Ajudarei a muitos com a minha voz

O Senhor Deus me deu língua de eruditos, para que eu saiba dizer boa palavra ao cansado (Isaías 50:4).

Todos quantos nos cercam são pessoas aflitas. Aqui e ali, por toda parte, podemos encontrá-las. Procuremos esses sofredores e entreguemos a eles uma palavra a seu tempo para lhes confortar o coração. Sejamos sempre condutos por onde fluam as refrigerantes águas da compaixão.
Em todas as nossas relações devemos lembrar que há, na vida dos outros, capítulos fechados às vistas mortais. Há, nas páginas da memória, tristes histórias que são cuidadosamente guardadas de olhares curiosos. Aí se encontram registradas longas, renhidas batalhas com circunstâncias difíceis, talvez perturbações da vida doméstica, que enfraquecem dia a dia o ânimo, a confiança e a fé. Os que estão lutando a batalha da vida em grande desvantagem de condições podem ser fortalecidos e animados por pequeninas atenções que não custam mais que um amorável esforço. Para esses, o caloroso e ajudador aperto de mão dado por um verdadeiro amigo vale mais do que prata ou ouro. As palavras de bondade são recebidas com tanto agrado como o sorriso dos anjos.

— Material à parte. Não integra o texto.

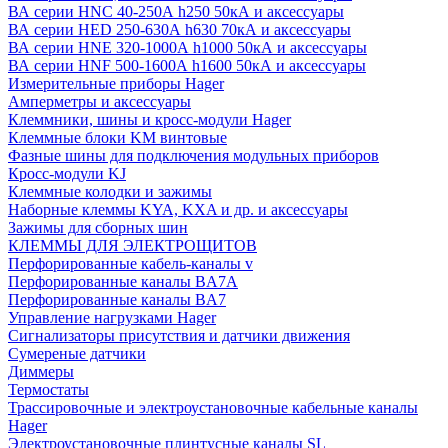
ВА серии HNC 40-250А h250 50кА и аксессуары
ВА серии HED 250-630А h630 70кА и аксессуары
ВА серии HNE 320-1000А h1000 50кА и аксессуары
ВА серии HNF 500-1600А h1600 50кА и аксессуары
Измерительные приборы Hager
Амперметры и аксессуары
Клеммники, шины и кросс-модули Hager
Клеммные блоки KM винтовые
Фазные шины для подключения модульных приборов
Кросс-модули KJ
Клеммные колодки и зажимы
Наборные клеммы KYA, KXA и др. и аксессуары
Зажимы для сборных шин
КЛЕММЫ ДЛЯ ЭЛЕКТРОЩИТОВ
Перфорированные кабель-каналы v
Перфорированные каналы BA7A
Перфорированные каналы BA7
Управление нагрузками Hager
Сигнализаторы присутствия и датчики движения
Сумереные датчики
Диммеры
Термостаты
Трассировочные и электроустановочные кабельные каналы
Hager
Электроустановочные плинтусные каналы SL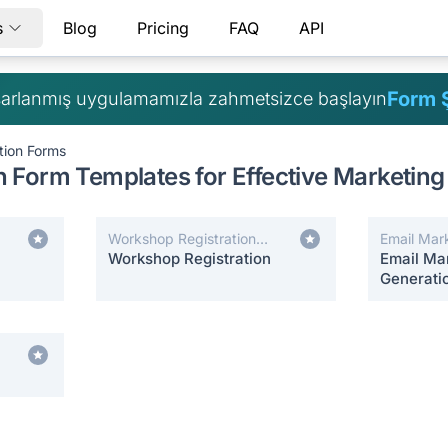
s
Blog
Pricing
FAQ
API
Form Ş
arlanmış uygulamamızla zahmetsizce başlayın
tion Forms
 Form Templates for Effective Marketing
Workshop Registration
Email Mar
Forms
Workshop Registration
Email Ma
Generati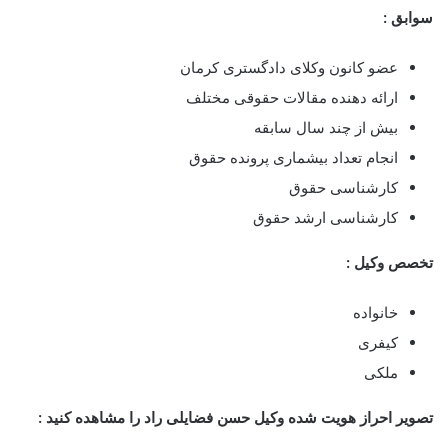
سوابق :
عضو کانون وکلای دادگستری کرمان
ارائه دهنده مقالات حقوقی مختلف
بیش از چند سال سابقه
انجام تعداد بیشماری پرونده حقوق
کارشناسی حقوق
کارشناسی ارشد حقوق
تخصص وکیل :
خانواده
کیفری
ملکی
تصویر احراز هویت شده وکیل حسن فضایلی راد را مشاهده کنید :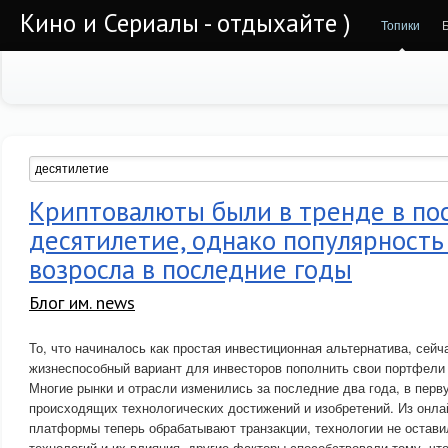
Кино и Сериалы - отдыхайте )
Топики
Криптовалюты были в тренде в по
десятилетие, однако популярность
возросла в последние годы
Блог им. news
То, что начиналось как простая инвестиционная альтернатива, сейч
жизнеспособный вариант для инвесторов пополнить свои портфели
Многие рынки и отрасли изменились за последние два года, в перв
происходящих технологических достижений и изобретений. Из онлай
платформы теперь обрабатывают транзакции, технологии не остави
технологий и их влияния, другие факторы способствовали тому, чт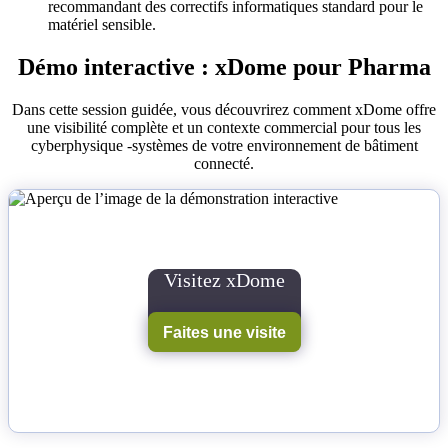
recommandant des correctifs informatiques standard pour le
matériel sensible.
Démo interactive : xDome pour Pharma
Dans cette session guidée, vous découvrirez comment xDome offre
une visibilité complète et un contexte commercial pour tous les
cyberphysique -systèmes de votre environnement de bâtiment
connecté.
Visitez xDome
Faites une visite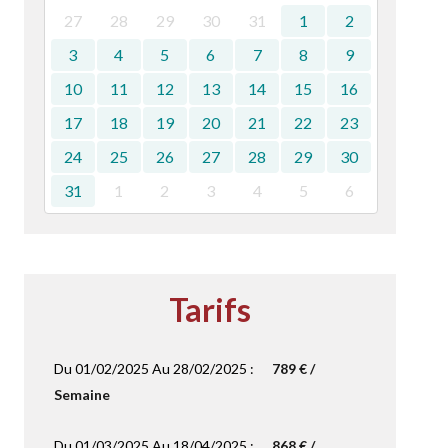
27
28
29
30
31
1
2
3
4
5
6
7
8
9
10
11
12
13
14
15
16
17
18
19
20
21
22
23
24
25
26
27
28
29
30
31
1
2
3
4
5
6
Tarifs
Du 01/02/2025 Au 28/02/2025 :
789 € /
Semaine
Du 01/03/2025 Au 18/04/2025 :
868 € /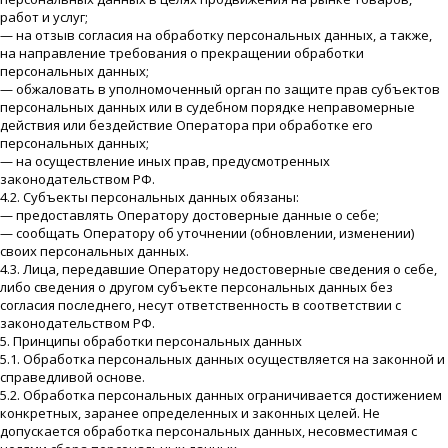
работ и услуг;
— на отзыв согласия на обработку персональных данных, а также,
на направление требования о прекращении обработки
персональных данных;
— обжаловать в уполномоченный орган по защите прав субъектов
персональных данных или в судебном порядке неправомерные
действия или бездействие Оператора при обработке его
персональных данных;
— на осуществление иных прав, предусмотренных
законодательством РФ.
4.2. Субъекты персональных данных обязаны:
— предоставлять Оператору достоверные данные о себе;
— сообщать Оператору об уточнении (обновлении, изменении)
своих персональных данных.
4.3. Лица, передавшие Оператору недостоверные сведения о себе,
либо сведения о другом субъекте персональных данных без
согласия последнего, несут ответственность в соответствии с
законодательством РФ.
5. Принципы обработки персональных данных
5.1. Обработка персональных данных осуществляется на законной и
справедливой основе.
5.2. Обработка персональных данных ограничивается достижением
конкретных, заранее определенных и законных целей. Не
допускается обработка персональных данных, несовместимая с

Há multidões lutando com a pobreza, obrigadas a batalhar duramente por pequenos salários, e mal podendo garantir as mais rudimentares exigências da vida. A labuta e a privação, sem esperança de coisas melhores, tornam excessivamente pesada sua carga. E, quando a isso se ajuntam a dor e a doença, o fardo é quase insuportável. Alquebrados e oprimidos, não sabem para onde se voltar em busca de auxílio. Compadeçam-se deles em suas provações, mágoas e decepções. Isso abrirá o caminho para ajudá-los. Falem das promessas de Deus, orem com eles e por eles, inspirem-nos com a esperança. […] […] Falem como Jesus falaria, ajam como Ele haveria de agir. Revelem constantemente a doçura de Seu caráter. Manifestem aquela profusão de amor que se acha na base de todos os Seus ensinos e de todo o Seu trato com os homens. Os mais humildes obreiros, em cooperação com Cristo, podem tocar cordas cujas vibrações ressoarão até aos extremos da Terra, e ecoarão harmoniosamente através dos séculos eternos. — A ciência do bom viver, pp. 158 e 159.